» **TASK INPUT**

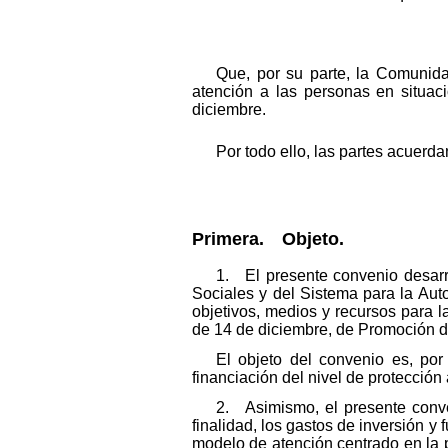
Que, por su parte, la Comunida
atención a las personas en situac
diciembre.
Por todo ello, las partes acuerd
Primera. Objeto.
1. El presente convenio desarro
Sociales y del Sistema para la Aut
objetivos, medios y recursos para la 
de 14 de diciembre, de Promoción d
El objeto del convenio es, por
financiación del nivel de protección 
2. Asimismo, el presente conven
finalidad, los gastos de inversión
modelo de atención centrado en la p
--
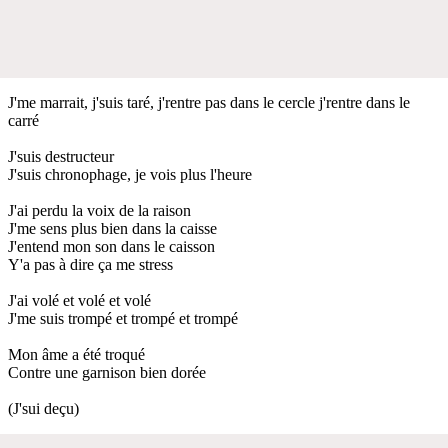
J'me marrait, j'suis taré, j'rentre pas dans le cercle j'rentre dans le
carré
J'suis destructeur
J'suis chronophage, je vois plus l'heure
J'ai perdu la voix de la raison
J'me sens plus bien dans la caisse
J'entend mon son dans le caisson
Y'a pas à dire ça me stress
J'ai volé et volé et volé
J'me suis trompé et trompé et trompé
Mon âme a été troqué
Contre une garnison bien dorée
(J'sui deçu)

» **WHAT YOU HAVE TO DO**
Your answer should consist of the lines from the line with "financiación del nivel de protección" to the line with "modelo de atención centrado en la p" above, repeated exactly, both ends included.

» **EXERCISE ANSWER**
financiación del nivel de protección 
2. Asimismo, el presente conven
finalidad, los gastos de inversión
modelo de atención centrado en la p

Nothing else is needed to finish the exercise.